Just
before Thanksgiving, Gov. Mark R. Warner proposed
the largest tax increase in the history of Virginia. The proposal
includes a 22 percent increase in the sales tax,
from 4.5 percent to 5.5 percent.
It includes an increase in the top income tax
rate in the state, from 5.75 percent to 6.25
percent.
In
the future, it would raise income taxes on seniors
age 62 to 64, and on some seniors 65 and over, by
eliminating or reducing current income exemptions
for them. It
also would increase the cigarette tax by 10 times,
and give local governments the authority to triple
that.
The
plan throws some bones to taxpayers, like finishing
the phase out of the car tax over an excessively
long 4 more years. But
overall the plan would raise state taxes on
Virginians by a record $1 billion over the next
budget cycle.
A
False Foundation
Warner
pleads that the tax increase is necessary because
the state is suffering from a chronic, long-term
budget crisis, reflected in a supposed shortfall of
$1 billion over the next two years.
He claims that the budget crisis has already
forced him to cut state spending by $6 billion.
But the truth is there have been no cuts, and
the supposed budget crisis is a complete fraud on
the voters. The state budget has continued to grow
every year Warner has been in office.
Last year it increased by $1 billion, from
$25 billion to $26 billion, an increase of 4 percent.
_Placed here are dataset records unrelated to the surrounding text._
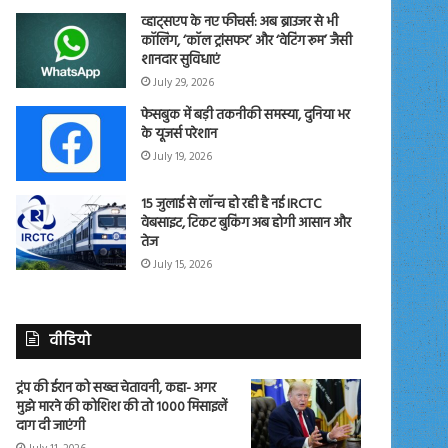
व्हाट्सएप के नए फीचर्स: अब ब्राउजर से भी
कॉलिंग, ‘कॉल ट्रांसफर’ और ‘वेटिंग रूम’ जैसी
शानदार सुविधाएं
July 29, 2026
फेसबुक में बड़ी तकनीकी समस्या, दुनिया भर
के यूजर्स परेशान
July 19, 2026
15 जुलाई से लॉन्च हो रही है नई IRCTC
वेबसाइट, टिकट बुकिंग अब होगी आसान और
तेज
July 15, 2026
वीडियो
ट्रंप की ईरान को सख्त चेतावनी, कहा- अगर
मुझे मारने की कोशिश की तो 1000 मिसाइलें
दाग दी जाएंगी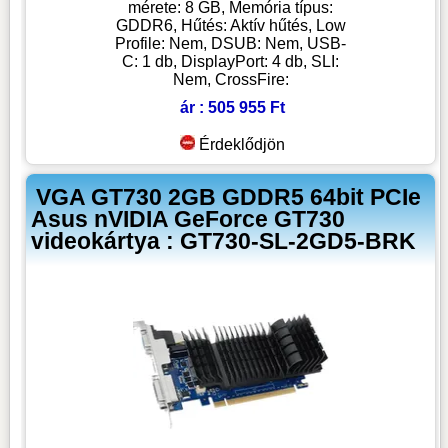
mérete: 8 GB, Memória típus:
GDDR6, Hűtés: Aktív hűtés, Low
Profile: Nem, DSUB: Nem, USB-
C: 1 db, DisplayPort: 4 db, SLI:
Nem, CrossFire:
ár : 505 955 Ft
Érdeklődjön
VGA GT730 2GB GDDR5 64bit PCIe
Asus nVIDIA GeForce GT730
videokártya : GT730-SL-2GD5-BRK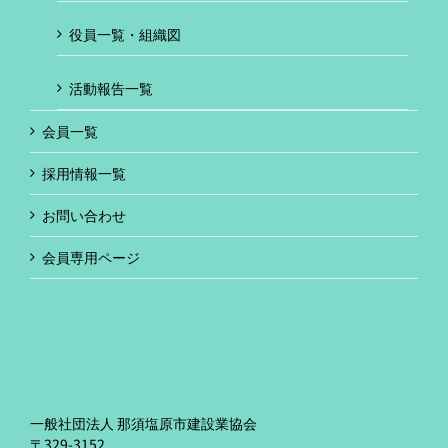
役員一覧・組織図
活動報告一覧
会員一覧
採用情報一覧
お問い合わせ
会員専用ページ
一般社団法人 那須塩原市建設業協会
〒329-3152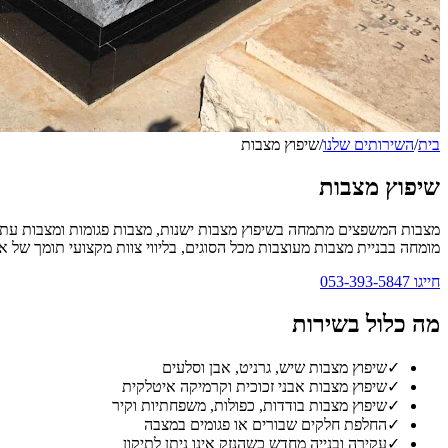
בית
/
השירותים שלנו
/
שיפוץ מצבות
שיפוץ מצבות
מצבות המשפצים מתמחה בשיפוץ מצבות ישנות, מצבות פגומות ומצבות עתיקות
מומחה בבניית מצבות מעוצבות מכל הסוגים, בליווי צוות מקצועי תומך של אנ
חייגו
053-393-5847
מה כלול בשירות
✓
שיפוץ מצבות שיש, גרניט, אבן וסלעים
✓
שיפוץ מצבות אבני זכוכית וקרמיקה איטלקית
✓
שיפוץ מצבות בודדות, כפולות, משפחתיות וקיר
✓
החלפת חלקים שבורים או פגומים במצבה
✓
עקירה ובנייה מחדש כשהנזק אינו ניתן לתיקון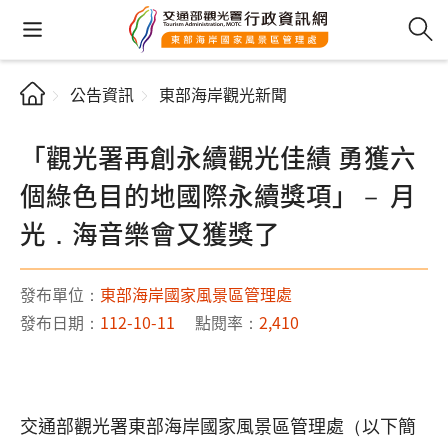
公告資訊
東部海岸觀光新聞
「觀光署再創永續觀光佳績 勇獲六
個綠色目的地國際永續獎項」－ 月
光．海音樂會又獲獎了
發布單位：
東部海岸國家風景區管理處
發布日期：
112-10-11
點閱率：
2,410
交通部觀光署東部海岸國家風景區管理處（以下簡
The year before that it increased $1.5
billion, from $23.5 billion to $5 billion, an
increase of 6.4 percent.
Indeed,
the state budget is up
$6 billion over the last five years, to a record
$26 billion, highest in the history of Virginia. Over that
period, the Virginia
state budget has increased a whopping 30 percent.
What
the politicians are really talking about when they
claim $6 billion in cuts is that they wanted to
increase state spending even more, by an additional
$6 billion, but they couldn’t finance that much of
an increase.
Had that increase gone into effect, the state
budget today would be $32 billion instead of $26
billion. The
budget would then have increased by a ridiculous 60
percent over the last 5 years.
Folks, Virginia is not Sweden.
Nor
is it California -- though you couldn't tell from
its recent spending record. From 1997 to
2002, per capita state spending in California
rose by 42 percent, and per capita taxes rose by 28
percent. Over
the same period, per capita state spending in Virginia
rose by a shocking 56 percent, while per capita
taxes rose by 37 percent.
Consequently, per capita state spending and
taxes each rose a shattering 33 percent faster in
Virginia
than in California.
Some
budget crisis. In
recent years, Virginia state government has been on the wildest spending
spree in the state’s history.
The tax increase is now being advanced
because big government liberals like Mark Warner
want to keep that wild spending spree going.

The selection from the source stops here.